The genotypes for the fifth traits are Ee and ee. The gametes formed by these will be as follows.

$\begin{array}{cccc}\text{Genotype}& Ee& \times & ee\\ & & \downarrow & \\ \text{Gametes}& E,e& & e,e\end{array}$

The offspring obtained from crossing can be observed in the Punnett square in Table.5: “The progeny obtained by crossing Ee and ee”. There will be $\frac{2}{4}$ offspring which are homozygous recessive and the probability of having heterozygous offspring from fourth trait is $\frac{2}{4}$.
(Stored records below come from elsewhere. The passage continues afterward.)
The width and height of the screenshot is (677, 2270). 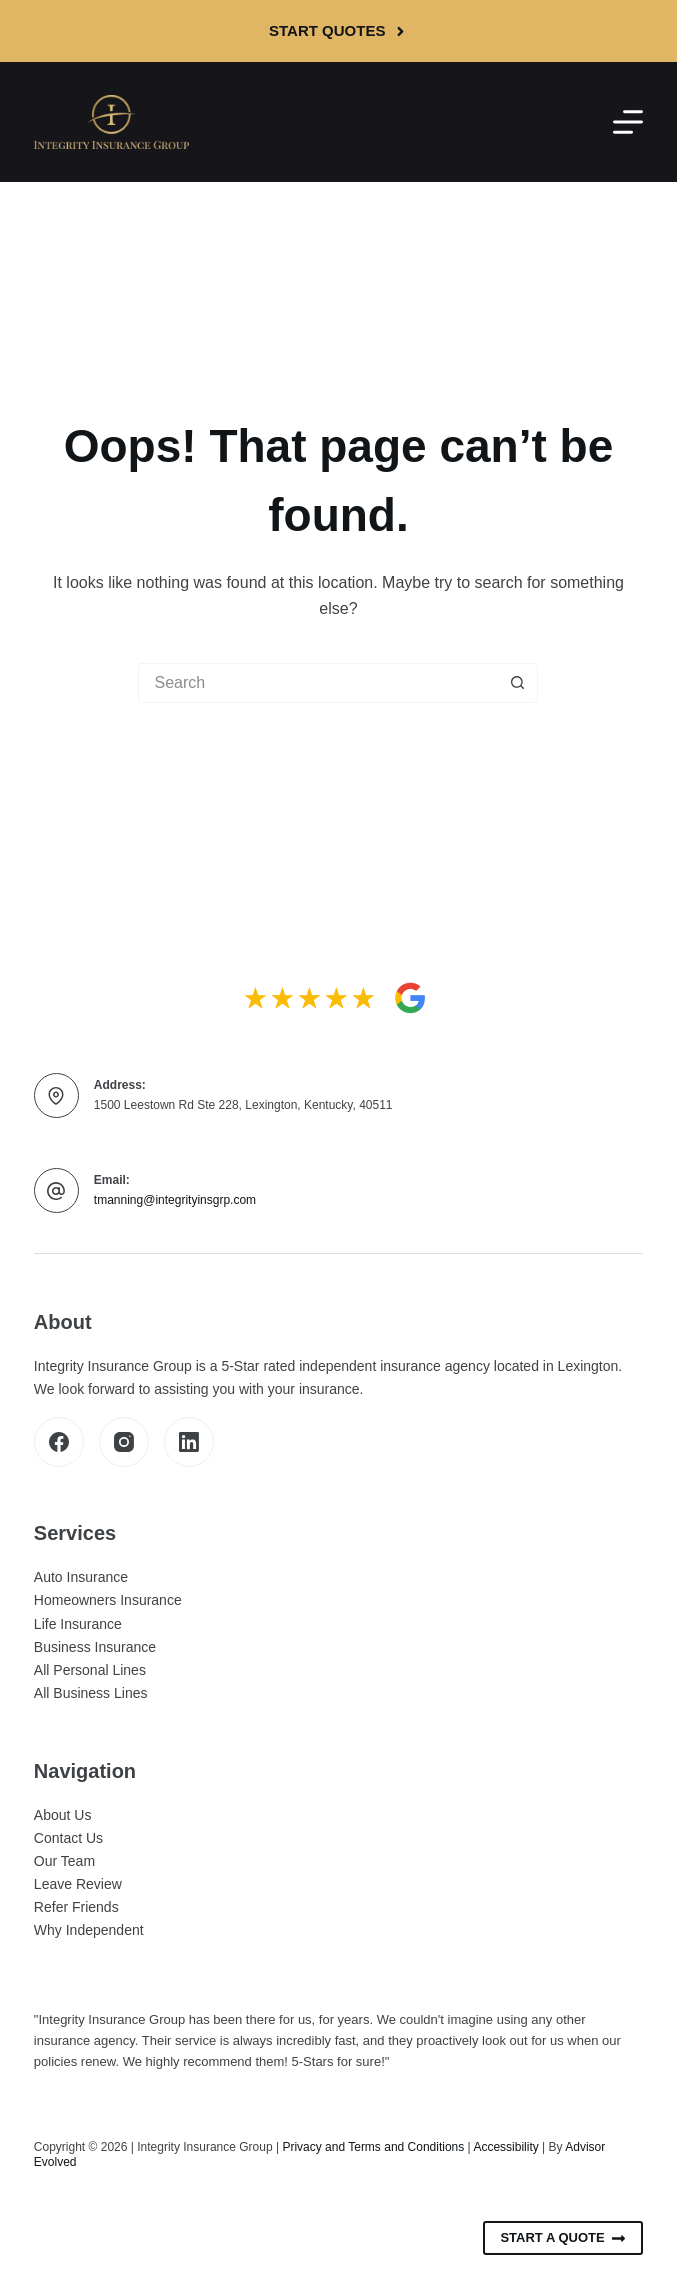 I want to click on Leave Review, so click(x=78, y=1884).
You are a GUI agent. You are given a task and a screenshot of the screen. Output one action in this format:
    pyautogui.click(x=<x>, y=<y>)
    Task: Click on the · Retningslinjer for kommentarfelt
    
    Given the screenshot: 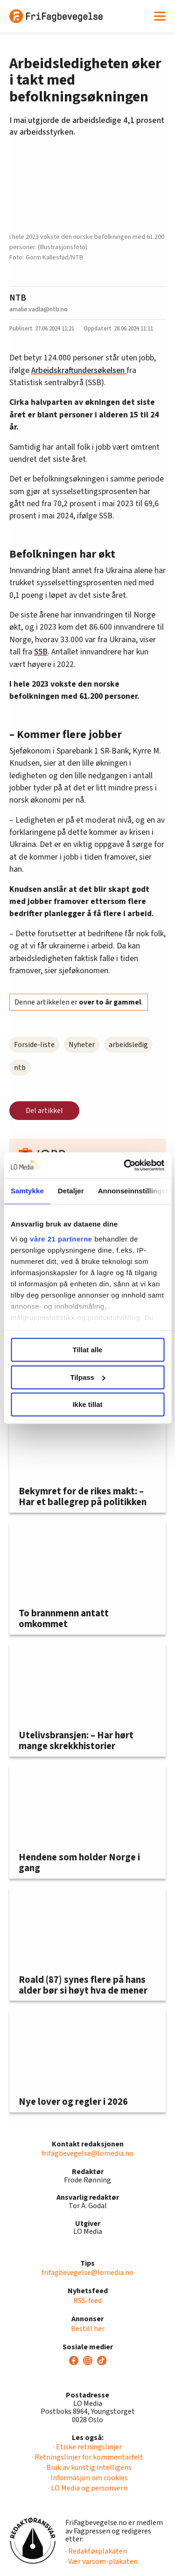 What is the action you would take?
    pyautogui.click(x=87, y=2457)
    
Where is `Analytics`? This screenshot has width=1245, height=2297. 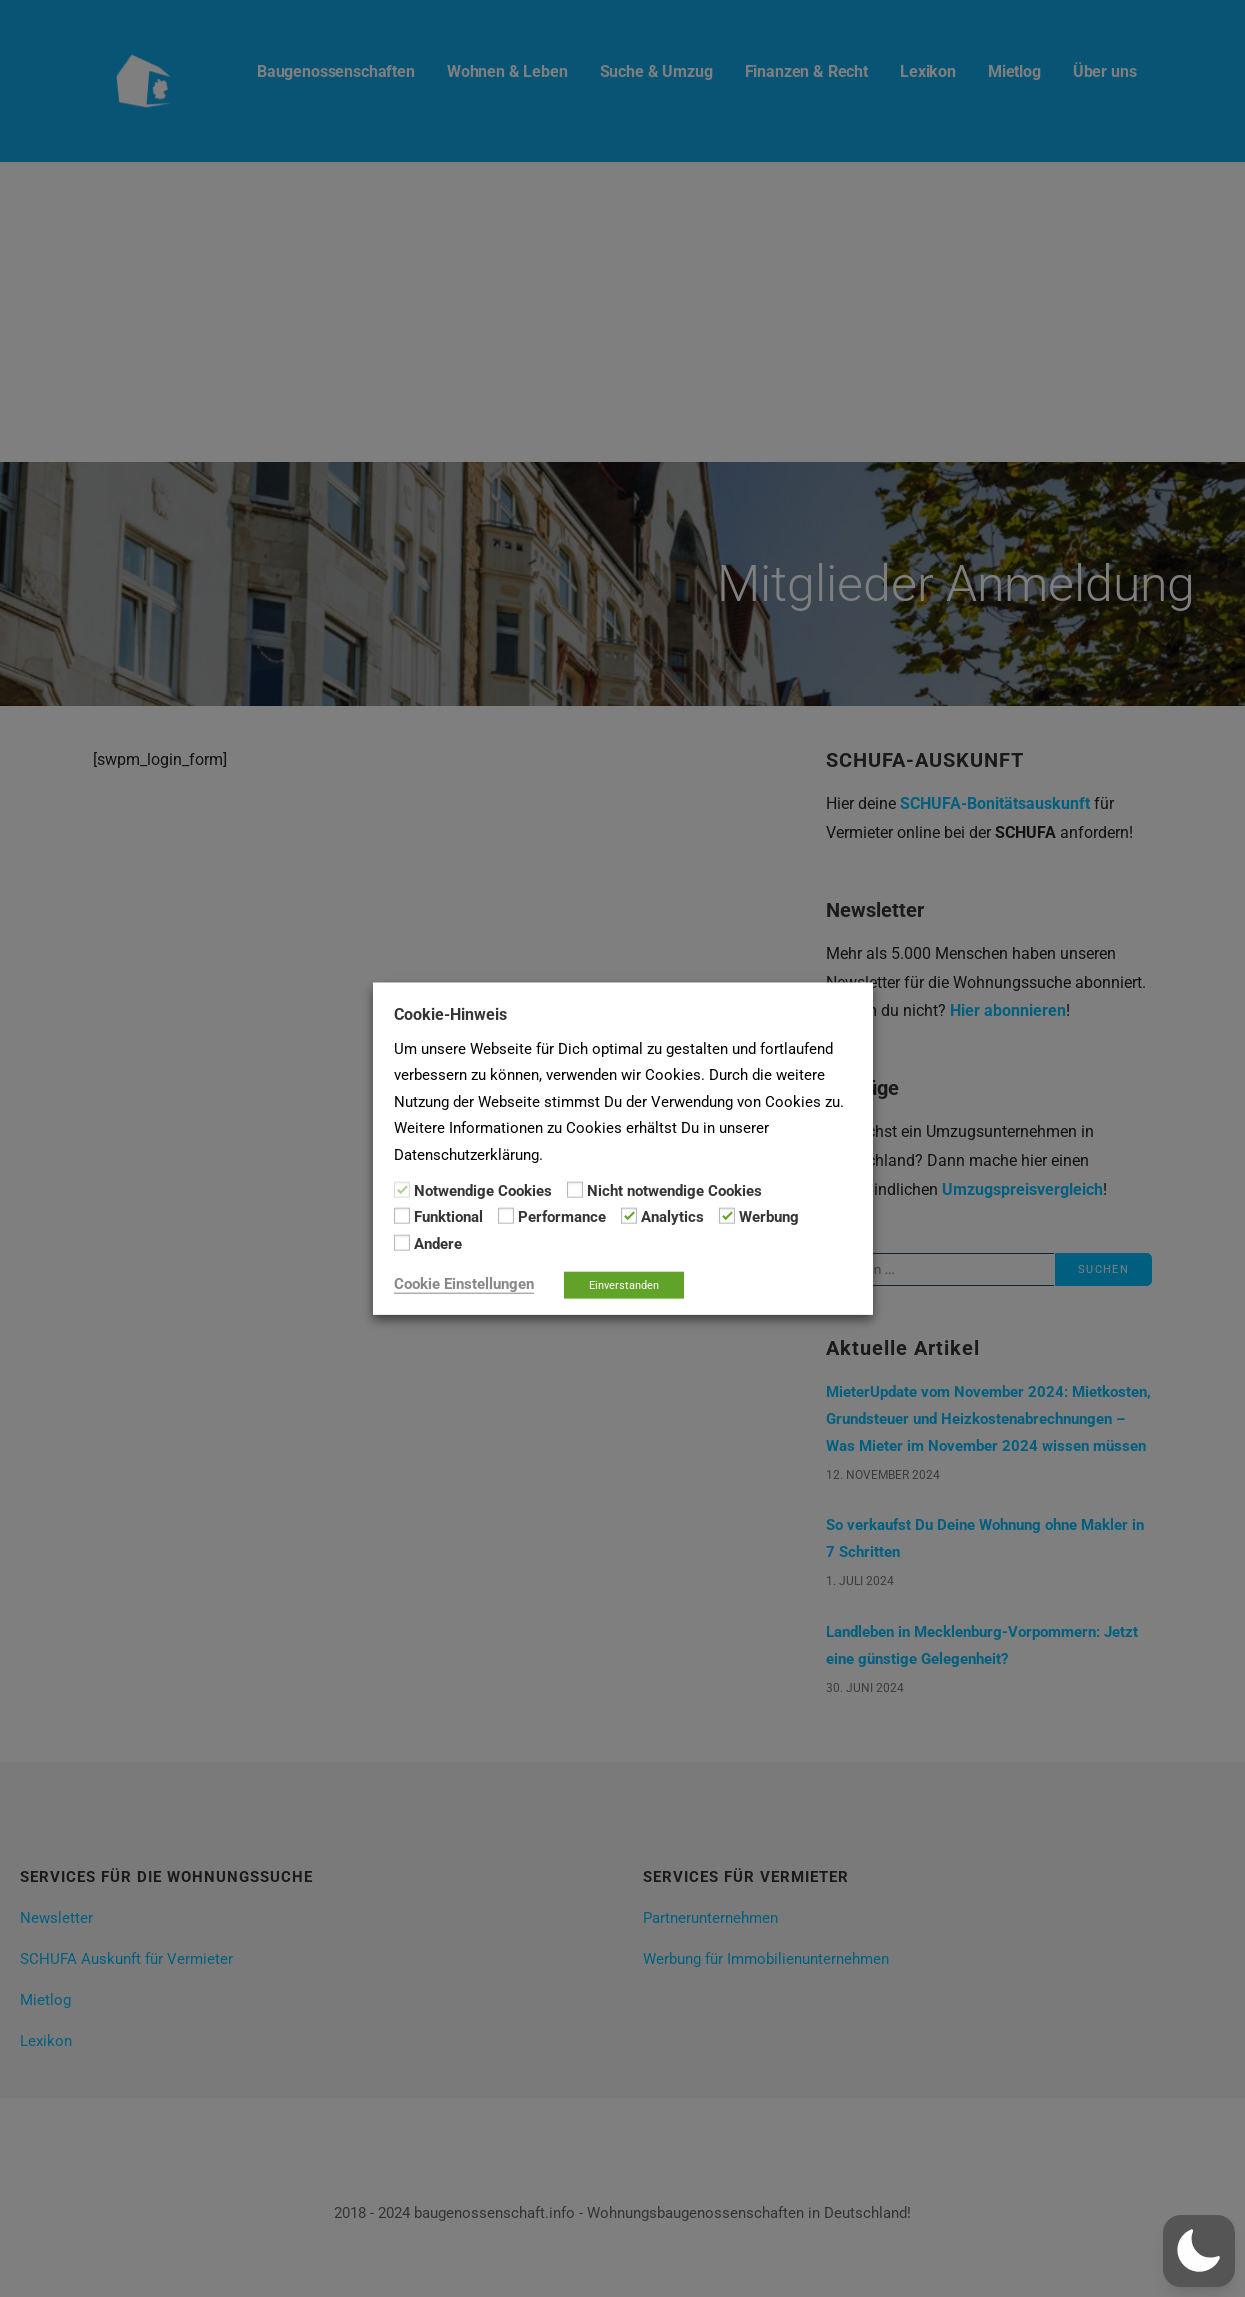 Analytics is located at coordinates (672, 1217).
The probability of offspring heterozygous for all the traits can be calculated using the product rule that is by multiplying individual probabilities of heterozygotes for each trait. The probability of offspring heterozygous for all genes can be calculated as follows:

$\begin{array}{c}\left(\text{P}\right)\text{of offspring heterozygous for all genes}=\left(\text{P}\right){\text{ of offspring heterzygous for 1}}^{\text{st}}\text{ gene}\\ \times \left(\text{P}\right){\text{ of offspring heterzygous for 2}}^{\text{nd}}\text{ gene}\\ \times \left(\text{P}\right){\text{ of offspring heterzygous for 3}}^{\text{rd}}\text{ gene}\\ \times \left(\text{P}\right){\text{ of offspring heterzygous for 4}}^{\text{th}}\text{ gene}\\ \times \left(\text{P}\right){\text{of offspring heterzygous for 5}}^{\text{th}}\text{ gene}\\ =\frac{\text{4}}{\text{4}}\times \frac{\text{2}}{\text{4}}\times \frac{\text{2}}{\text{4}}\times \frac{\text{2}}{\text{4}}\times \frac{\text{2}}{\text{4}}\\ =\frac{\text{16}}{\text{256}}\\ =\frac{\text{1}}{\text{16}}\end{array}$

Conclusion

The probability of offspring heterozygous for all the genes is $\frac{1}{16}$.